Infectious Disease
Generalizability of machine-learned antibiotic treatment rules for children with watery diarrhea in low-resource settings Allison Olmsted* Allison Olmsted Olmsted Olmsted Olmsted Olmsted Olmsted Olmsted Department of Epidemiology, Emory University
Some children with watery diarrhea could benefit from antibiotic therapy not indicated by current guidelines. Data from the AntiBiotics for Children with severe Diarrhea (ABCD) randomized trial was used to develop personalized rules based on expected child-level benefits of azithromycin treatment with respect to diarrhea duration, re-hospitalization or death, and linear growth. To evaluate generalizability to a more representative population, we applied ABCD-learned rules for antibiotic treatment to the Enterics for Global Health (EFGH) study, a seven-site diarrhea surveillance study, and compared these to novel rules developed using EFGH data. Rules were developed using a robust ensemble machine learning-based procedure validated across 10 folds. Treatment was recommended if the child-level benefit exceeded a 7% reduction in day 3 diarrhea, 2% reduction in 90-day hospitalization or death, and 0.06 increase in length-for-age z-score (LAZ). We estimated the proportion recommended treatment by each rule and compared expected benefit by treatment recommendation.

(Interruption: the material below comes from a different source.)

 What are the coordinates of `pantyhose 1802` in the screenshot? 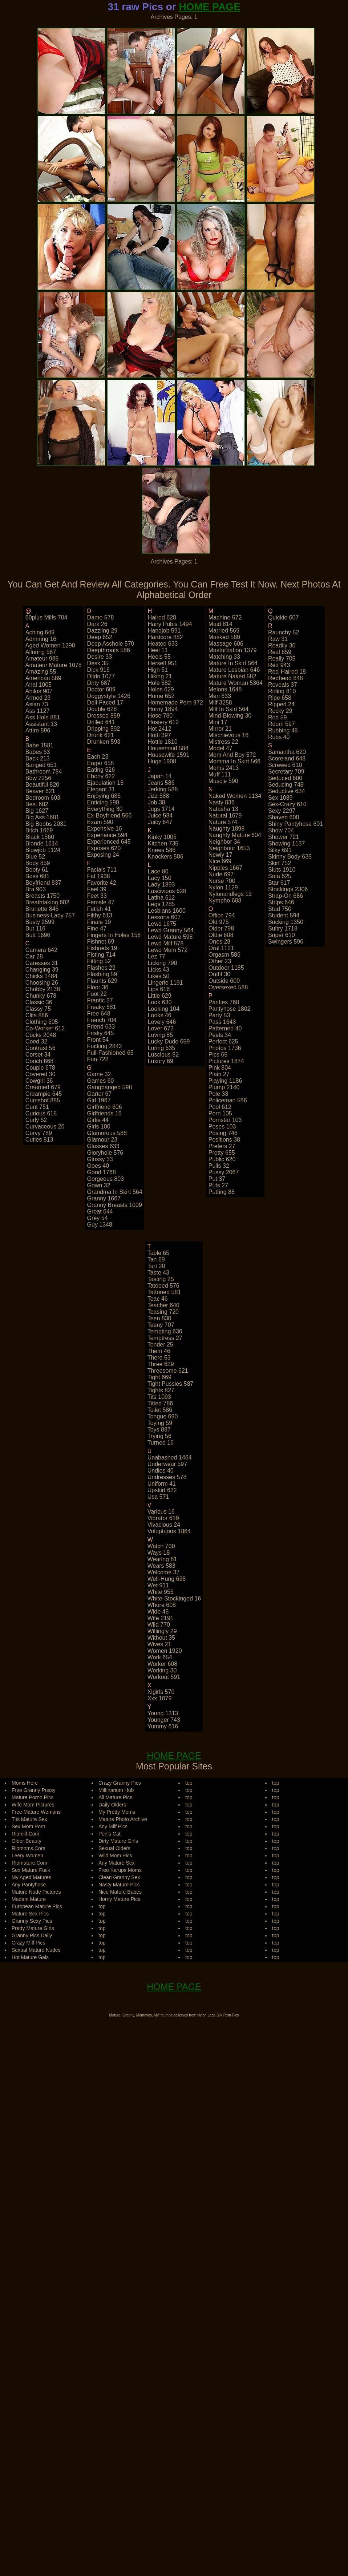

Overall treatment effects were 2.4% reduction (95% CI 0.2, 4.6) in day 3 diarrhea, 0.3% increase (95% CI -0.6, 1.2) in 90-day hospitalization or death, and a 0.01 increase (95%CI 0.0, 0.03) in 90-day LAZ. Comparing the ABCD to EFGH rule, the difference in the antibiotic effect among those recommended for treatment compared to not in terms of reduction in day 3 diarrhea was 4.3% (95%CI 1.0, 9.7) and 0.04% (95%CI -9.5, 8.6), respectively. The ABCD rule more often recommended treatment for children with bacterial etiology (59.7% vs. 40.3%) and acute malnutrition (median weight-for-age z-score -1.42 vs. -1.07). Neither rule identified heterogeneity in treatment effects for other outcomes. The ABCD rule successfully identified children in EFGH who would benefit from antibiotic treatment and better-identified heterogeneity in treatment effects against diarrhea duration compared to the EFGH rule.